■ **WHAT TO DO**
Only the lines from the one containing "CRD: 105607" through the one containing "designers and manufacturers." should be printed, exactly as they appear below, with both ends included.

■ **DATASET EXCERPTS**
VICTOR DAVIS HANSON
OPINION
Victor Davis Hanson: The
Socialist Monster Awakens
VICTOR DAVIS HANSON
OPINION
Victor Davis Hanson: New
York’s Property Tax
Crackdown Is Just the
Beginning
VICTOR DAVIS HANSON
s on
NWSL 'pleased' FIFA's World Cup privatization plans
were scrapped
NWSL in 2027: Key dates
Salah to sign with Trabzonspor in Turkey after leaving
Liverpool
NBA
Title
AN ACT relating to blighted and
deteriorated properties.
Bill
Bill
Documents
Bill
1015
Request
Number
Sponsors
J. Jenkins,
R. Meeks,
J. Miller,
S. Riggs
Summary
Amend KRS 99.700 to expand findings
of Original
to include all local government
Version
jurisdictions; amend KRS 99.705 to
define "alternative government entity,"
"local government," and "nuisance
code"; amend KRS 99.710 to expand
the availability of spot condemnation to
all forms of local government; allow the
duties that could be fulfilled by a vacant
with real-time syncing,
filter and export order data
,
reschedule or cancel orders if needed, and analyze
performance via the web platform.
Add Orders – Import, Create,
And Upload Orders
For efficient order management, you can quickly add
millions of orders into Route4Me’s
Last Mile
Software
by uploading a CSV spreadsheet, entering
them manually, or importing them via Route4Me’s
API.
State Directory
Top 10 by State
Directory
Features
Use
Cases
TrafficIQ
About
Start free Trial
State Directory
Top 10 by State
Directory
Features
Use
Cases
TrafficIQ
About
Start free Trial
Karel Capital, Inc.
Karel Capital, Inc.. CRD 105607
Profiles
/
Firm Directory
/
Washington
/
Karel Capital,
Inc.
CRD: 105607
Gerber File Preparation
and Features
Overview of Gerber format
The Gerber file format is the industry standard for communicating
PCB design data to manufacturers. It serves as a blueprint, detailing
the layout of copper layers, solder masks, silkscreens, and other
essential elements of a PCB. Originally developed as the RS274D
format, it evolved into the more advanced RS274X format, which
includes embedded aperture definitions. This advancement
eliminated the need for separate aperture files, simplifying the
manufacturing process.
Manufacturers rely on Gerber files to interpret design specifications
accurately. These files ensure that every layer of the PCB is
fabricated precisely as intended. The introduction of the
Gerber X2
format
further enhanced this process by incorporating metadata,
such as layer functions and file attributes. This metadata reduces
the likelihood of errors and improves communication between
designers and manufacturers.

==

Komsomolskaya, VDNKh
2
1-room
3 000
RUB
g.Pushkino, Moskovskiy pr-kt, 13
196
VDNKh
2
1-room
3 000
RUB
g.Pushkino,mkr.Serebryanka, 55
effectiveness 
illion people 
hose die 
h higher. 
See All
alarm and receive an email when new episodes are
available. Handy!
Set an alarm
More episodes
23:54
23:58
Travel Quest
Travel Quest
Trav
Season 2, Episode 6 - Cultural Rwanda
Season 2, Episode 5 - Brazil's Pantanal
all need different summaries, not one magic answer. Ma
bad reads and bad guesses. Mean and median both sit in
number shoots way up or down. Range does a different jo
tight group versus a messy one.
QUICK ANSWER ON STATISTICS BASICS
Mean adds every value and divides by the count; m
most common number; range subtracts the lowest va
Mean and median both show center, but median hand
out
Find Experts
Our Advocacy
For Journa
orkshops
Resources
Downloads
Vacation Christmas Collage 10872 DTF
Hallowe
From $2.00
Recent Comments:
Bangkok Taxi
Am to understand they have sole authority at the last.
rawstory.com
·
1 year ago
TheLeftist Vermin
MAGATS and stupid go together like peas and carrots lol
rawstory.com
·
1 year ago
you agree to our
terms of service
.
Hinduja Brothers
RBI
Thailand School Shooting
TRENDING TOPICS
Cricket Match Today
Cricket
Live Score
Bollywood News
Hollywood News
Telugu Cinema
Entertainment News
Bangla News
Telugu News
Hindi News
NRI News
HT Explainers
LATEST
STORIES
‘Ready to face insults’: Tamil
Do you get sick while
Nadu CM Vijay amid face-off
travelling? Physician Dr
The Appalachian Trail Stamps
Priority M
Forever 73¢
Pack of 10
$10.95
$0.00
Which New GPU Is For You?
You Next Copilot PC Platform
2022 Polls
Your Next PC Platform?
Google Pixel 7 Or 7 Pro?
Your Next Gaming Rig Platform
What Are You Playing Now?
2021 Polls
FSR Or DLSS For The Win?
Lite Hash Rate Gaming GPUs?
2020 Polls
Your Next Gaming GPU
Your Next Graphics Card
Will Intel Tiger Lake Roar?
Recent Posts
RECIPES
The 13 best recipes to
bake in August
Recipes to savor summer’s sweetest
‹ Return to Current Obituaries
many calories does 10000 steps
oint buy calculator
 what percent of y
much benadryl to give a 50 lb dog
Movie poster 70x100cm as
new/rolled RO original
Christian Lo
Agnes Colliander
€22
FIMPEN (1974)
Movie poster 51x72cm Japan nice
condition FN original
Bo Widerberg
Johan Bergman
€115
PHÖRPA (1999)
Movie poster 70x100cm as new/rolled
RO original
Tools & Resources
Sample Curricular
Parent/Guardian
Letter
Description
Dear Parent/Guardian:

■ **RESPONSE TO THE EXERCISE**
CRD: 105607
Gerber File Preparation
and Features
Overview of Gerber format
The Gerber file format is the industry standard for communicating
PCB design data to manufacturers. It serves as a blueprint, detailing
the layout of copper layers, solder masks, silkscreens, and other
essential elements of a PCB. Originally developed as the RS274D
format, it evolved into the more advanced RS274X format, which
includes embedded aperture definitions. This advancement
eliminated the need for separate aperture files, simplifying the
manufacturing process.
Manufacturers rely on Gerber files to interpret design specifications
accurately. These files ensure that every layer of the PCB is
fabricated precisely as intended. The introduction of the
Gerber X2
format
further enhanced this process by incorporating metadata,
such as layer functions and file attributes. This metadata reduces
the likelihood of errors and improves communication between
designers and manufacturers.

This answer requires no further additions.